Now it can be told: reclusive former “Two and a Half Men” co-stars Angus T. Jones and Charlie Sheen reunite for a poker-playing scene in the premiere of the new Max comedy “Bookie.”

In the “Bookie” scene, protagonist Danny (Sebastian Maniscalco) and his sidekick, Ray (Omar J. Dorsey), track down Sheen, who owes them $75,000, to a rehab center in Malibu — in which he’s not (currently) a patient but is running a card game that includes Jones and several others from the “Two and a Half Men” pilot shot 20 years ago.

“There was a poker scene in the pilot where Angus was 9 years old and he’s annoying the poker players,” Chuck Lorre, who created both shows, told The Post. “Bookie” writers put Jones, now 30, “in the game and assembled most of the guys who were in that original scene, just for our own fun.

“That little 8-year-old boy in his pajamas is a lumberjack now.”

Charlie Sheen and Angus T. Jones in the 2003 pilot episode of “Two and a Half Men.” CBS

Lorre was referring to Jones’ physical appearance; in the new scene (in which he has two lines), he sports a beanie and a big, bushy beard (he’s also wearing glasses), which is quite an about-face from how he appeared (with reddish hair) on “Two and a Half Men.”

Sheen told The Post that it was Lorre’s idea to reunite the card-playing actors from the “Two and a Half Men” pilot.

“Chuck had me in rehab and I said, ‘Hey, man, can we make that one adjustment?’ and he said, ‘What are you thinking?’ and I said, ‘I feel like that’s an old version of me,’” Sheen said. “So he came up with the idea to put me at rehab, a place I used to go, and I’m running a card game.

“And Chuck said, ‘Well, if you’re running a card game, why don’t we put the old crew back together from the pilot of ‘Two and a Half Men’? And everybody showed up — Angus, Dan [Foster], Eddie [Gorodetsky] … It was just like old times.”


Angus T. Jones (right) in the poker-playing scene from “Bookie.” The scene was shot almost 20 years after the “Two and a Half Men” pilot.
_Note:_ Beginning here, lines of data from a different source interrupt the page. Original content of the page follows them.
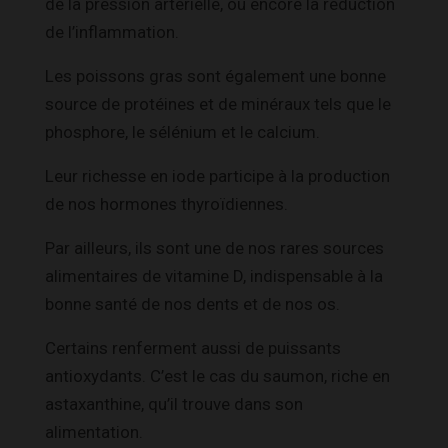
de la pression artérielle, ou encore la réduction
de l’inflammation.
Les poissons gras sont également une bonne
source de protéines et de minéraux tels que le
phosphore, le sélénium et le calcium.
Leur richesse en iode participe à la production
de nos hormones thyroïdiennes.
Par ailleurs, ils sont une de nos rares sources
alimentaires de vitamine D, indispensable à la
bonne santé de nos dents et de nos os.
Certains renferment aussi de puissants
antioxydants. C’est le cas du saumon, riche en
astaxanthine, qu’il trouve dans son
alimentation.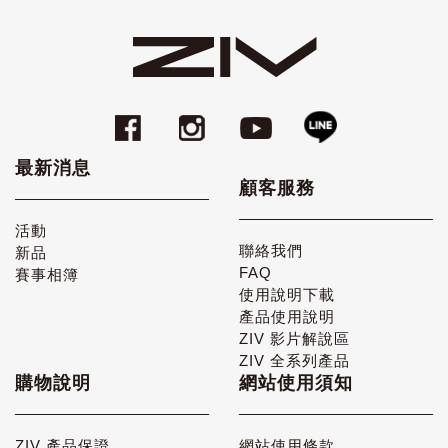
最新消息
顧客服務
活動
聯絡我們
新品
FAQ
賽事相簿
使用說明下載
產品使用說明
ZIV 影片解說區
ZIV 全系列產品
購物說明
網站使用須知
ZIV 產品保證
網站使用條款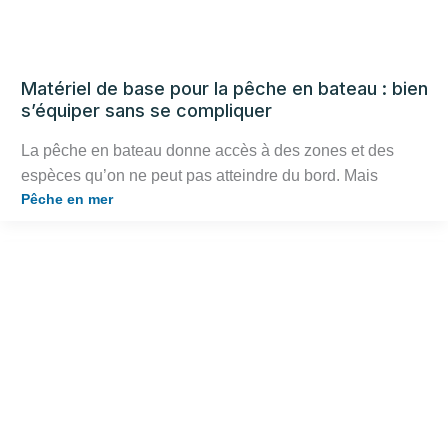
Matériel de base pour la pêche en bateau : bien
s’équiper sans se compliquer
La pêche en bateau donne accès à des zones et des
espèces qu’on ne peut pas atteindre du bord. Mais
Pêche en mer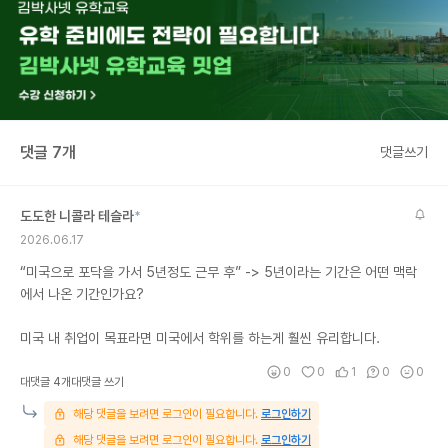
댓글 7개
댓글쓰기
도도한 니콜라 테슬라
*
2026.06.17
“미국으로 포닥을 가서 5년정도 근무 후” -> 5년이라는 기간은 어떤 맥락
에서 나온 기간인가요?
미국 내 취업이 목표라면 미국에서 학위를 하는게 훨씬 유리합니다.
0
0
1
0
0
대댓글 4개
대댓글 쓰기
해당 댓글을 보려면 로그인이 필요합니다.
로그인하기
해당 댓글을 보려면 로그인이 필요합니다.
로그인하기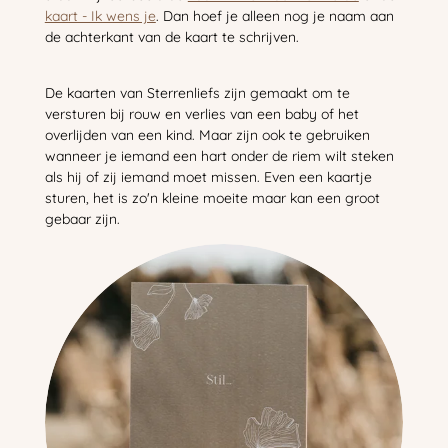
kaart - Ik wens je
. Dan hoef je alleen nog je naam aan
de achterkant van de kaart te schrijven.
De kaarten van Sterrenliefs zijn gemaakt om te
versturen bij rouw en verlies van een baby of het
overlijden van een kind. Maar zijn ook te gebruiken
wanneer je iemand een hart onder de riem wilt steken
als hij of zij iemand moet missen. Even een kaartje
sturen, het is zo'n kleine moeite maar kan een groot
gebaar zijn.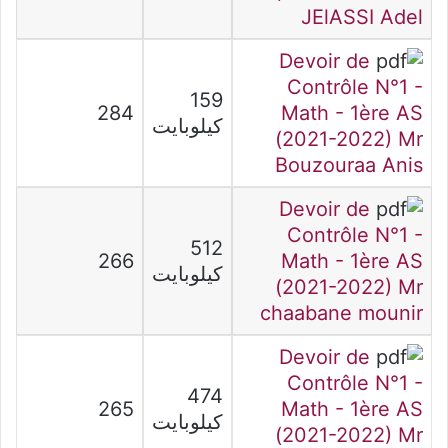
JElASSI Adel
Devoir de
Contrôle N°1 -
159
284
Math - 1ère AS
كيلوبايت
(2021-2022) Mr
Bouzouraa Anis
Devoir de
Contrôle N°1 -
512
266
Math - 1ère AS
كيلوبايت
(2021-2022) Mr
chaabane mounir
Devoir de
Contrôle N°1 -
474
265
Math - 1ère AS
كيلوبايت
(2021-2022) Mr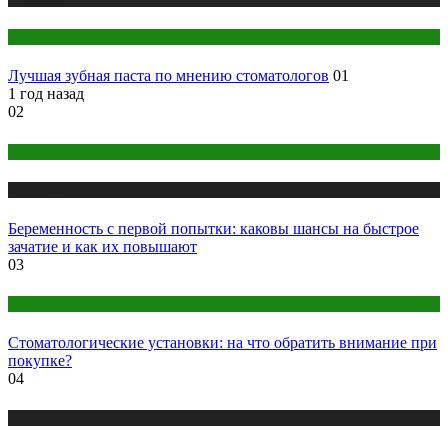
Стоматология
Лучшая зубная паста по мнению стоматологов
01
1 год назад
02
Женское здоровье
Медицина
Беременность с первой попытки: каковы шансы на быстрое
зачатие и как их повышают
03
Оборудование
Стоматологические установки: на что обратить внимание при
покупке?
04
Медицина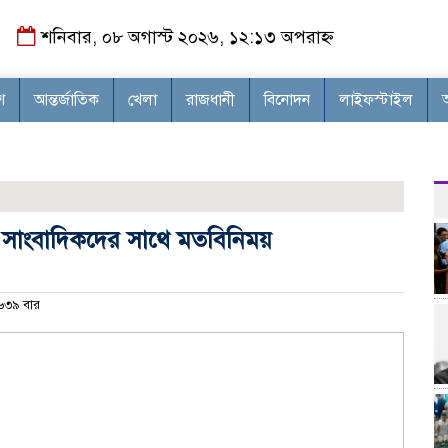
শনিবার, ০৮ অগাস্ট ২০২৬, ১২:১৩ অপরাহ্ন
শ
আন্তর্জাতিক
খেলা
রাজধানী
বিনোদন
লাইফস্টাইল
ষে সাংবাদিকদের সাথে মতবিনিময়
৩৯ বার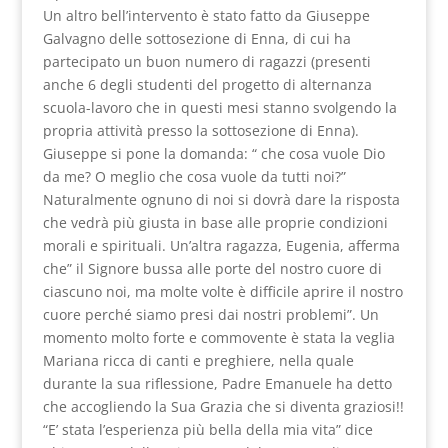
Un altro bell’intervento è stato fatto da Giuseppe
Galvagno delle sottosezione di Enna, di cui ha
partecipato un buon numero di ragazzi (presenti
anche 6 degli studenti del progetto di alternanza
scuola-lavoro che in questi mesi stanno svolgendo la
propria attività presso la sottosezione di Enna).
Giuseppe si pone la domanda: “ che cosa vuole Dio
da me? O meglio che cosa vuole da tutti noi?”
Naturalmente ognuno di noi si dovrà dare la risposta
che vedrà più giusta in base alle proprie condizioni
morali e spirituali. Un’altra ragazza, Eugenia, afferma
che” il Signore bussa alle porte del nostro cuore di
ciascuno noi, ma molte volte è difficile aprire il nostro
cuore perché siamo presi dai nostri problemi”. Un
momento molto forte e commovente è stata la veglia
Mariana ricca di canti e preghiere, nella quale
durante la sua riflessione, Padre Emanuele ha detto
che accogliendo la Sua Grazia che si diventa graziosi!!
“E’ stata l’esperienza più bella della mia vita” dice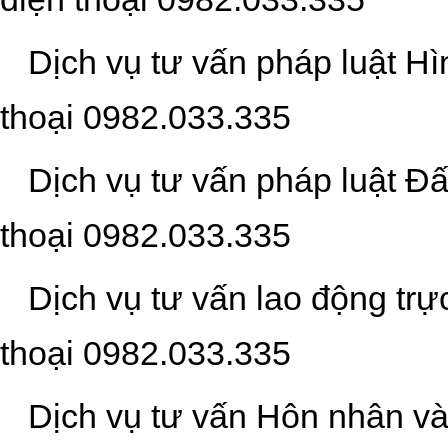
Dịch vụ tư vấn pháp luật Hì
thoại
0
982.033.335
Dịch vụ tư vấn pháp luật Đấ
thoại
0
982.033.335
Dịch vụ tư vấn lao động trự
thoại
0
982.033.335
Dịch vụ tư vấn Hôn nhân và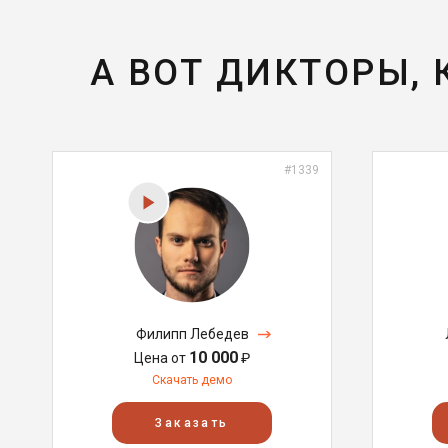
А ВОТ ДИКТОРЫ,
#1339
Филипп Лебедев
10 000
Цена от
₽
Скачать демо
Заказать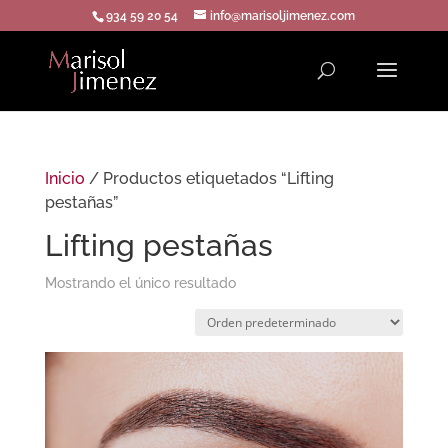
934 59 20 54
info@marisoljimenez.com
Inicio
/ Productos etiquetados “Lifting
pestañas”
Lifting pestañas
Mostrando el único resultado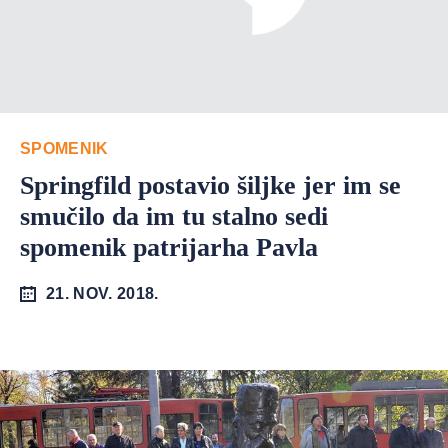
SPOMENIK
Springfild postavio šiljke jer im se
smučilo da im tu stalno sedi
spomenik patrijarha Pavla
21. NOV. 2018.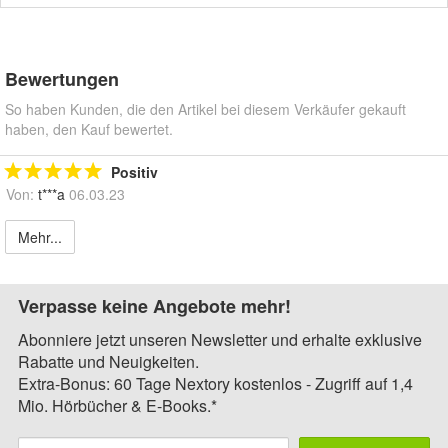
Bewertungen
So haben Kunden, die den Artikel bei diesem Verkäufer gekauft
haben, den Kauf bewertet.
Positiv
Von:
t***a
06.03.23
Mehr...
Verpasse keine Angebote mehr!
Abonniere jetzt unseren Newsletter und erhalte exklusive
Rabatte und Neuigkeiten.
Extra-Bonus: 60 Tage Nextory kostenlos - Zugriff auf 1,4
Mio. Hörbücher & E-Books.*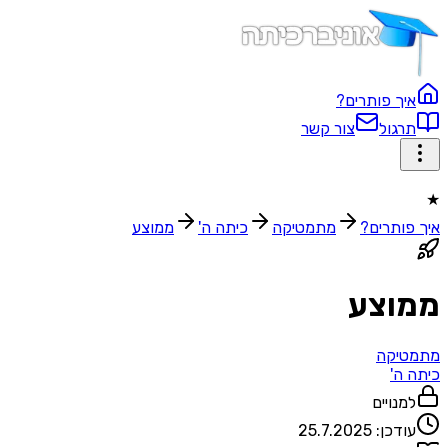
איך פותרים?
תרגול
צור קשר
★
איך פותרים?
מתמטיקה
כיתה ה'
ממוצע
ממוצע
מתמטיקה
כיתה ה'
למנויים
עודכן:
25.7.2025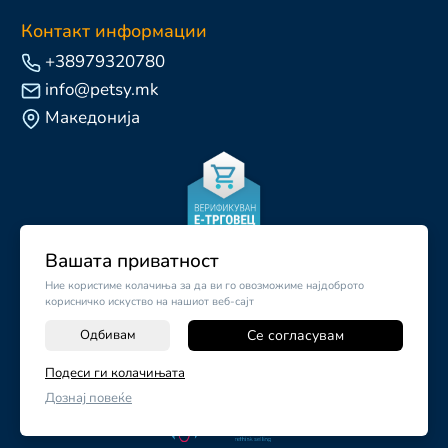
Контакт информации
+38979320780
info@petsy.mk
Македонија
Вашата приватност
Ние користиме колачиња за да ви го овозможиме најдоброто
корисничко искуство на нашиот веб-сајт
Одбивам
Се согласувам
-
+
Подеси ги колачињата
©
2026
Vendor x
Petsy.mk
Дознај повеќе
ДОДАЈ ВО КОШНИЧКА
Поставки за колачиња
|
Пријави проблем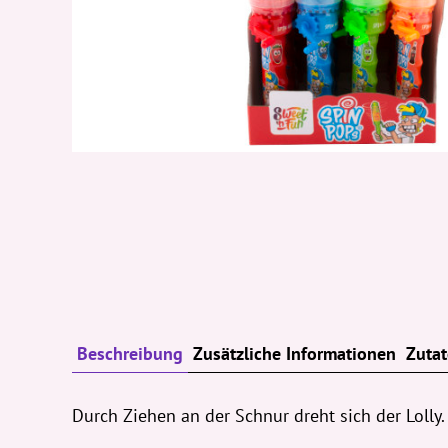
Beschreibung
Zusätzliche Informationen
Zuta
Durch Ziehen an der Schnur dreht sich der Lolly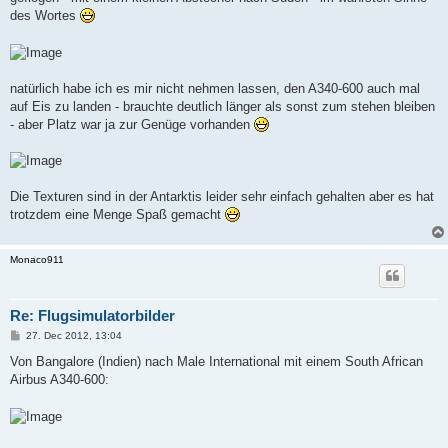
des Wortes
natürlich habe ich es mir nicht nehmen lassen, den A340-600 auch mal
auf Eis zu landen - brauchte deutlich länger als sonst zum stehen bleiben
- aber Platz war ja zur Genüge vorhanden
Die Texturen sind in der Antarktis leider sehr einfach gehalten aber es hat
trotzdem eine Menge Spaß gemacht
Monaco911
Re: Flugsimulatorbilder
P
27. Dec 2012, 13:04
o
s
Von Bangalore (Indien) nach Male International mit einem South African
t
Airbus A340-600: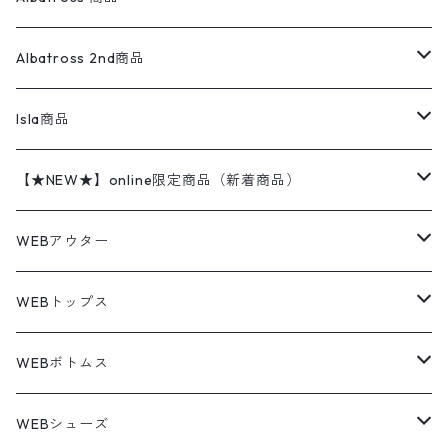
コーチジャケット
チノパン
ワークシャツ
ナイキ
REVERSE WEAVE
コットン
ハンティングジャケット
レザージャケット
ショーツ
スカート
24cm
Shirts
長袖シャツ
Vintage sweater
Albatross 2nd商品
フリースジャケット・ベスト
ウールパンツ
ミリタリー
チャンピオン
アクリル
アウトドアジャケット
S/S Shirts
アウトドアシャツ
Otherジャケット
Otherパンツ
パンツ(w30以下)
24.5cm
Sweat Shirts
半袖シャツ
Outer
70sアイテム
Isla商品
レザー
ペインターパンツ
ネルシャツ
カーハート
コート
L/S Shirts
ブランドシャツ
REVERSE WEAVE
アウトドアシャツ
Sailing Jacket
ワンピース
25cm
Sweater
スウェット シャツ
Other Tops
Marlboro
2点セットコーデ
【★NEW★】online限定商品（新着商品）
テーラードジャケット
ショートパンツ
ディッキーズ
ライトジャケット
デザインシャツ
ブランドシャツ
Swingtop
長袖
ブランドスウェット
Fleece tops
25.5cm
Fleece
パンツ
Sweat Shirts
GAP
Sweat Shirts
8月NEWアイテム（2026）
WEBアウター
ボアジャケット
イージーパンツ
ウールリッチ
ミリタリージャケット
リネンシャツ
リネンシャツ
Coat
半袖
プリントスウェット
Knit
リーバイス501 505
トップス
その他
26cm
Other Tops
Tシャツ
Hoodie
アウター
Knit
7月NEWアイテム（2026）
ジャケット
WEBトップス
ビンテージ
トミーヒルフィガー
ウールジャケット
コーデユロイシャツ
ハワイアンシャツ
Denim Jacket
ノースリーブ
アウトドアスウェット
Tailored Jacket
スラックス
パンツ
ワークジャケット
コート
プルオーバー
トップス
ミリタリージャケット
26.5cm
Pants
デッドストック ミリタリー
Tee
フリース
Military
6月NEWアイテム（2026）
コート
Tシャツ
WEBボトムス
その他
ノーティカ
ワークジャケット
ワークシャツ
デザインシャツ
Leather Jacket
無地スウェット
Gown
チノパンツ
スイングトップ
カーディガン
パンツ
フリースジャケット
Denim Pants
Band Tee
トップス
ムートン・レザーコート
映画・ムービーTシャツ
27cm
Shoes
フリース
Overall
セットアップ
Outer
5月NEWアイテム（2026）
ポンチョ
ポロシャツ
デニムパンツ
WEBシューズ
ノースフェイス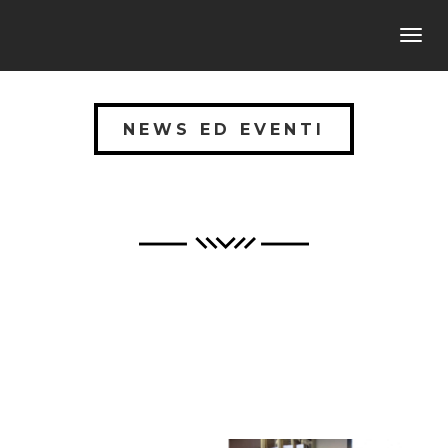
Toggl
navig
NEWS ED EVENTI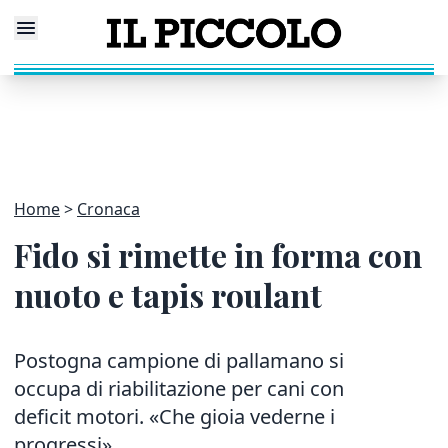
Home
Cronaca
Fido si rimette in forma con
nuoto e tapis roulant
Postogna campione di pallamano si
occupa di riabilitazione per cani con
deficit motori. «Che gioia vederne i
progressi»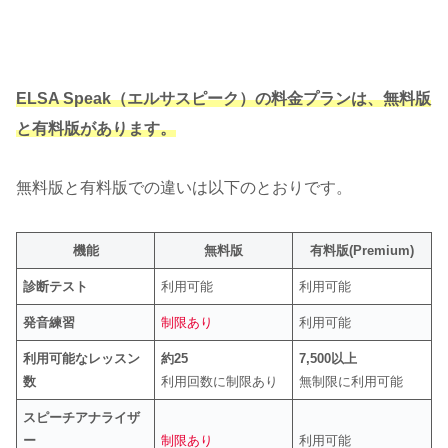
ELSA Speak（エルサスピーク）の料金プランは、無料版
と有料版があります。
無料版と有料版での違いは以下のとおりです。
機能
無料版
有料版(Premium)
診断テスト
利用可能
利用可能
発音練習
制限あり
利用可能
利用可能なレッスン
約25
7,500以上
数
利用回数に制限あり
無制限に利用可能
スピーチアナライザ
ー
制限あり
利用可能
MAX

Eugene Byrd and Frankie Jay Allison, who were in the card-playing scene in the pilot, also returned for their “Bookie” cameos.

Jones co-starred opposite Sheen and Jon Cryer in “Two and a Half Men” — he didn’t appear in Seasons 11 and 12 — but has been largely absent from the acting game and somewhat reclusive since the sitcom ended its run in 2015.

He once called the show “filth” and urged people not to watch it.

(Ashton Kutcher replaced Sheen, who was fired by Lorre and CBS in 2011 after his well-publicized meltdown.)

Sheen will reappear on “Bookie,” but it’s unclear if Jones will join him again on the series, which premiered Thursday.